5.175 sg. per νῆες ἐῖσαι | ὠκύποροι.
[26]
Poseidone si allontana con la velocità di uno sparviero, non con l’aspetto
dell’uccello, com’è chiaro da 71 sg. Allo stesso modo si allontana Teti
dall'Olimpo, ἴρηξ ὣς, in 18.616: qui Teti non ha alcuna necessità di cambiare
aspetto. Πέτεσθαι introduce in modo netto, chiaro, questa immagine, dal momento
che questa stessa analogia viene utilizzata di uomini che hanno fretta (755;
21.247 perima di una similitudine con un’aquila; 22.143 dopo una similitudine
con un falco). La similitudine mette a confronto in modo ironico ‘calcante’ con
gli uccelli che interpreta (79), e le sue ‘prede’ sono i Greci; come un falco
egli è giunto sulla pianura da una grande altezza, quella di Samotracia. La
vecchia idea che gli dei potessero assumere l’aspetto di uccelli si annida
sullo sfondo, ma è molto più chiara altrove, e.g. in Od. 22.240: nell’Iliade si
veda anche 7.59-60, 15.237-238. Si veda anche Od. 3.372.
[27] La
formula Ὀϊλῆος ταχὺς Αἴας (che compare 7 volte nell’Iliade) è strana per l’uso
del nome del padre al genitivo senza ‘figlio di’. Essa rimodella in qualche
modo Ὀϊλῆος ταχὺς υἱὸς (701, 14.520), a meno che Ὀϊλῆος sia sostituito da un
aggettivo *Ὀϊλήιος. Si veda anche il verso 67: dal momento che questi
aggettivi non erano in origine limitati nell’uso al patronimico, υἱός non è
pleonastico.
[28] L’uso ποδῶν
ἠδὲ κνημάων ha un parallelo in 17.386, κνῆμαί τε πόδες θ᾽; questo suggerisce
gli stinchi qui menzionati siano semplicamente un ridondante utilizzo
formulare, e che forse significhino semplicemente “piedi”, come accade in frasi
sinonimiche come πόδας καὶ γούνατ᾽ ἕνωμα. Per altri riconoscimenti dai piedi o
dalle impronte, si veda e.g. Od. 4.149, 19.381, 19.467 sgg.

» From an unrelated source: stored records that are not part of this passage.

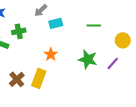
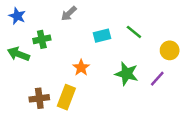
cyan rectangle: (56, 23) -> (102, 36), moved
green line: (94, 25) -> (134, 32), turned 40
brown cross: (17, 79) -> (39, 98), turned 35

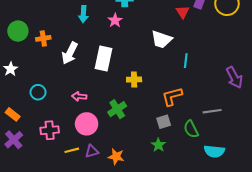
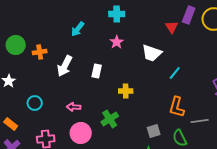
cyan arrow: (83, 14) -> (78, 29), turned 35
pink star: (115, 20) -> (117, 42), moved
white rectangle: (103, 58) -> (97, 71), size x0.6
cyan line: (186, 61) -> (175, 73), turned 32
orange L-shape: (172, 96) -> (177, 107), moved, turned -60

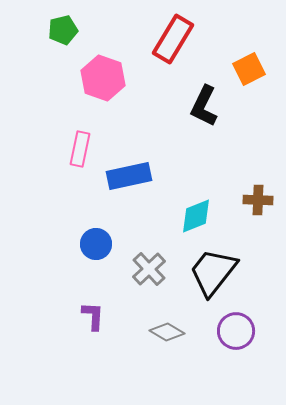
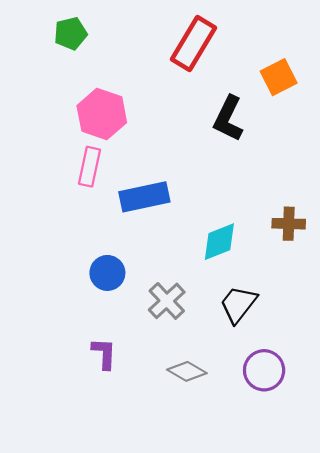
pink hexagon: (103, 78) -> (102, 114), moved
black trapezoid: (213, 272) -> (238, 304), size x0.7

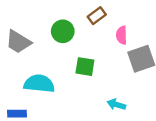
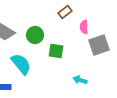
green circle: (63, 31) -> (35, 35), moved
cyan semicircle: (39, 84) -> (21, 64), turned 45

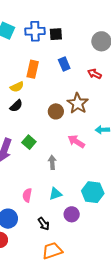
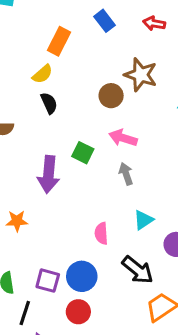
orange rectangle: (33, 69) -> (59, 41), turned 30
black semicircle: (16, 106) -> (49, 103), turned -56
pink arrow: (76, 141) -> (123, 138), moved
black arrow: (44, 224) -> (138, 270), size x1.5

[29] καὶ δέ è praticamente uguale a καὶ γάρ. L’utilizzo
epico di φίλος con parti del corpo è sicuramente
un’estensione del suo normale uso per denotare membri di uno stesso gruppo.
[30] | μαιμῶσιν
contratto accanto a | μαιμώωσι (75) non contratto è innovativo. Ugualmente in
51 il verbo traboccato ἕξουσιν (75) con -ν mobile, efelcistica, davanti
a consonante è innovativa.
[31] Si vada
13.40, Ἕκτορι Πριαμίδῃ ἄμοτον μεμαῶτες ἕποντο.